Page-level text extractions
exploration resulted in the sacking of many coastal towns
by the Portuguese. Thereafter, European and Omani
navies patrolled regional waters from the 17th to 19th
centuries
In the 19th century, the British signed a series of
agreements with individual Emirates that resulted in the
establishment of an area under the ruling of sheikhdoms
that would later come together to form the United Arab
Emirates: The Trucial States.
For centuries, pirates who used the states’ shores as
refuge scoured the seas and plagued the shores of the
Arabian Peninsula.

Required work
With "centuries" as the search string, filter the records and return each line that has it.

Response for this exercise
centuries
For centuries, pirates who used the states’ shores as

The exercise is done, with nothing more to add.